Каким странным было лицо Егория, когда он с парома махал им двоим рукой, затянутой по-барски в светлую перчатку, не утирая слезы, вдруг потекшие из глаз и удивившие тем, что были истинно горючими, тут уж русские нашли точное слово. Паром сделался маленьким. Дед с внуком ушли.
__________
Вначале после отъезда Егория Эберхардт позволил себе подождать вестей от сына, но по истечении самого длинного срока (с прикидкой на переезды, неувязки и устройство на месте…) ожидание себе запретил. Он знал, что такое человеческая натура, — и менялась ли эта натура от того, что была его сыном?!

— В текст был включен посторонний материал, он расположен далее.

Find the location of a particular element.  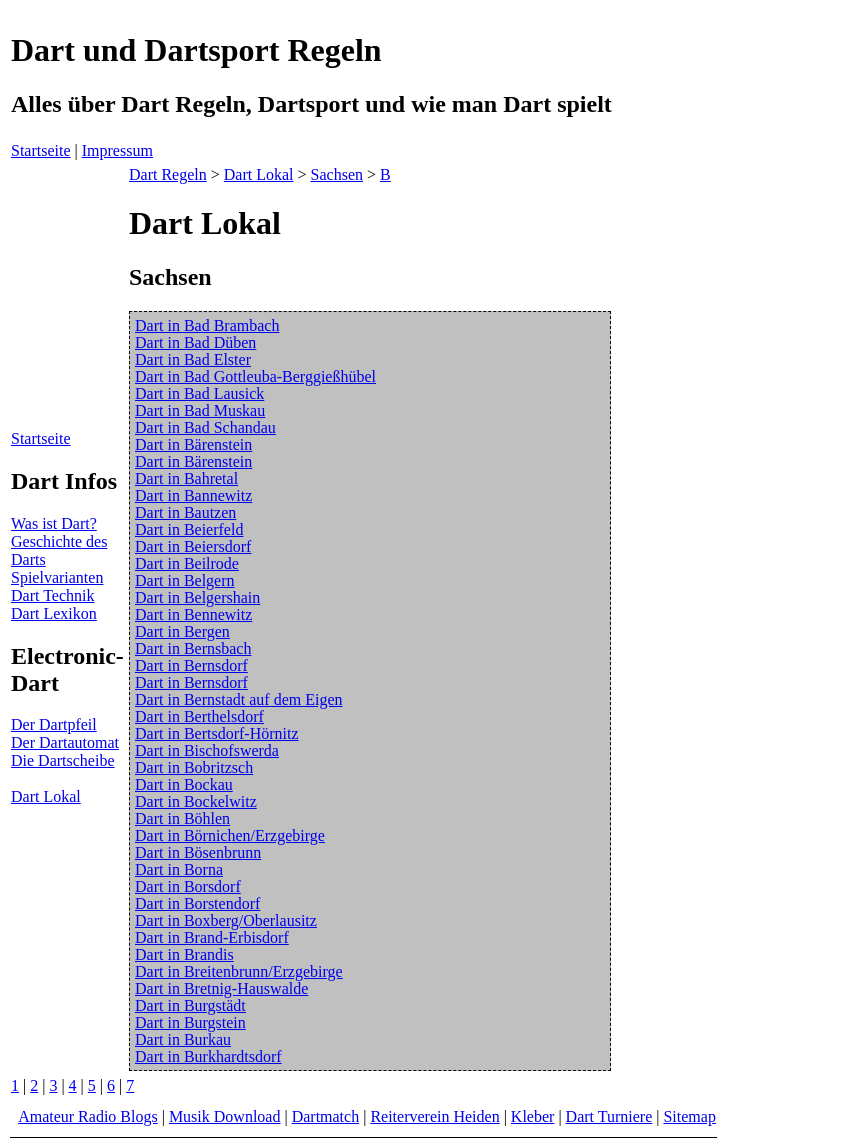 Kleber is located at coordinates (533, 1116).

Почему-то сейчас стали часто и ласково приходить к нему воспоминания о Саар-Брюккене — и, странно, произошедшее там оказалось вдруг, внезапно, не ужасным и позорным, а необыкновенно сладким, тревожащим. Он поверил словам Аннелоре! Конечно, она не смогла бы выдумать ту историю, но вдруг ей это приснилось? Старый Эберхардт смотрел в одну точку — и возникала Изабель, девочка-мальчик, с разметавшимися черными кудрями, Эберхардт вставал с кресла и ходил по комнате, взад и вперед. Юлиус, оторвавшись от тетрадей, следил за дедом и думал, что вот опять у него разыгралась подагра…

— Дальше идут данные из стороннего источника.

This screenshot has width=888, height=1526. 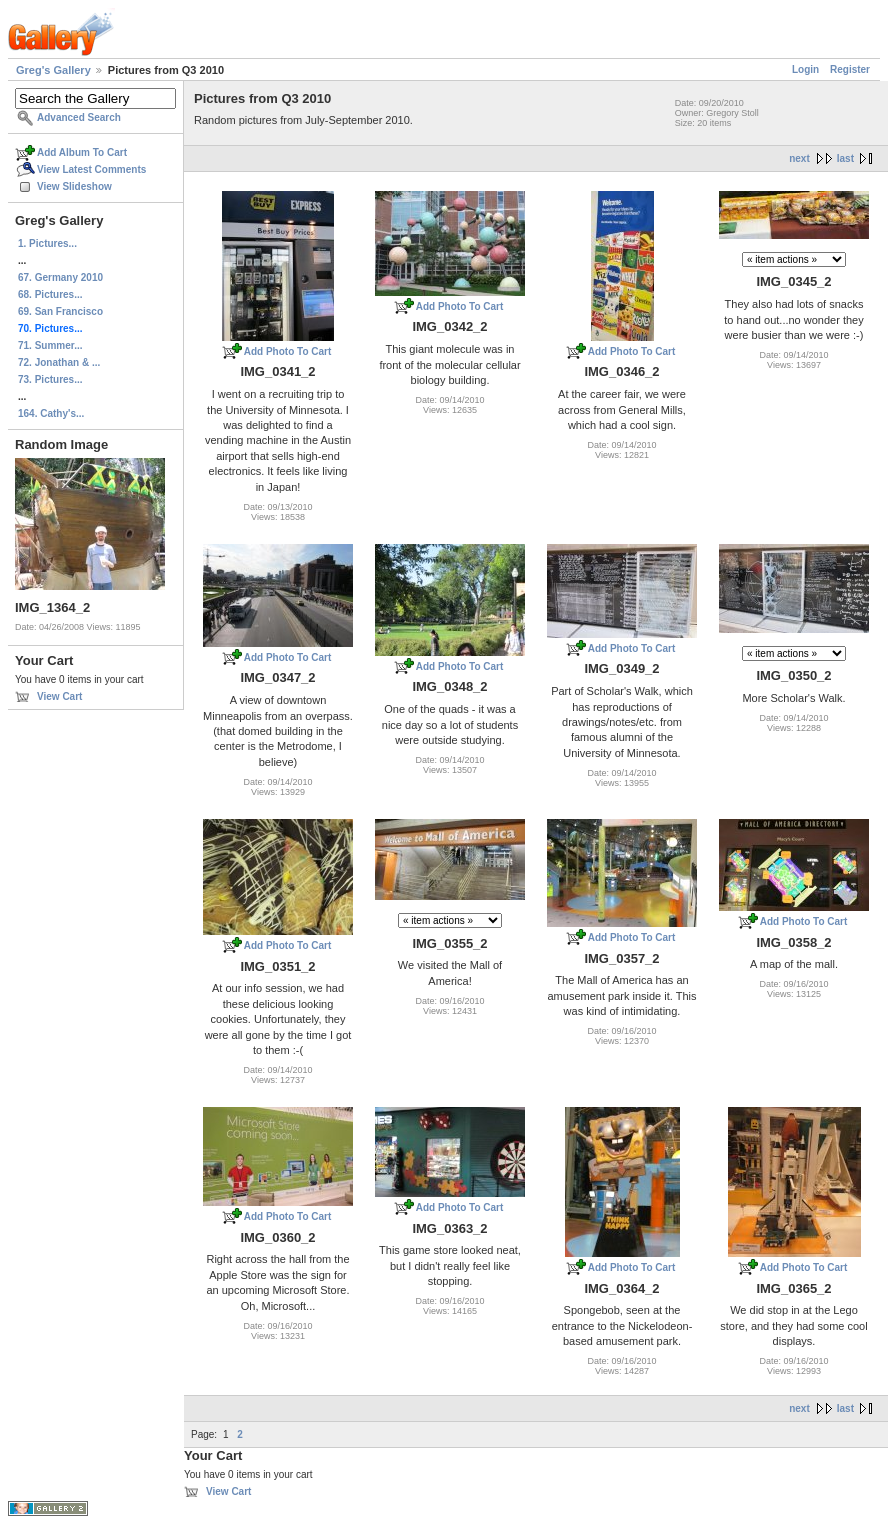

Эберхардт ходил и ходил по столовой и понемногу успокаивался. Разумно начинал думать, что ему седьмой десяток и если даже жива еще Изабель, то это ничего не значит уже, ни для него, ни для нее. Он почему-то был уверен, что в Саар-Брюккене живет его сын Егорий, которого зовут там все Георг, и Георг пока не вспоминает о них с Юлиусом, как не вспоминал он сам об Изабели десятилетиями. Занимала его душу Аграфена, которую он встретил на российской станции по дороге в Китай. Она посмотрела на него своими небольшими неяркими темно-голубыми глазами, в которых воплотилась для него Россия, ее воды и небеса, страна, которую он любил теперь до странной, страстной религиозности. Он не поехал в Китай, как задумал, а остановился навечно в России, осел здесь. А теперь вот Изабель ежевечерне садилась тихо около него в своем синеньком платьице, с разметавшимися черными кудрями.